§ Description of the task:
Copy the entries exactly. Leave out any pictures.

──────────────────────────────

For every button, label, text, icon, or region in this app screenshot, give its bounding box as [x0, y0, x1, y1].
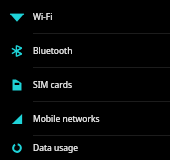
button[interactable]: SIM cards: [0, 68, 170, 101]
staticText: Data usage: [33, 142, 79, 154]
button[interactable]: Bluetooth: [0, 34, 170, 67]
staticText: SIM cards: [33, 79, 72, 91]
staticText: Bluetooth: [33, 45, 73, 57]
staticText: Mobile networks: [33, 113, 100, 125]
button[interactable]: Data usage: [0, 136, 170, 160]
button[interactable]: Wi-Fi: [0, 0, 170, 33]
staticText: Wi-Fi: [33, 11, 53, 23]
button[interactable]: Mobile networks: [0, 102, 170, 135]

──────────────────────────────

§ Result below:
For every button, label, text, icon, or region in this app screenshot, give its bounding box as [x0, y0, x1, y1].
button[interactable]: SIM cards: [0, 68, 170, 101]
staticText: Data usage: [33, 142, 79, 154]
button[interactable]: Bluetooth: [0, 34, 170, 67]
staticText: SIM cards: [33, 79, 72, 91]
staticText: Bluetooth: [33, 45, 73, 57]
staticText: Mobile networks: [33, 113, 100, 125]
button[interactable]: Data usage: [0, 136, 170, 160]
button[interactable]: Wi-Fi: [0, 0, 170, 33]
staticText: Wi-Fi: [33, 11, 53, 23]
button[interactable]: Mobile networks: [0, 102, 170, 135]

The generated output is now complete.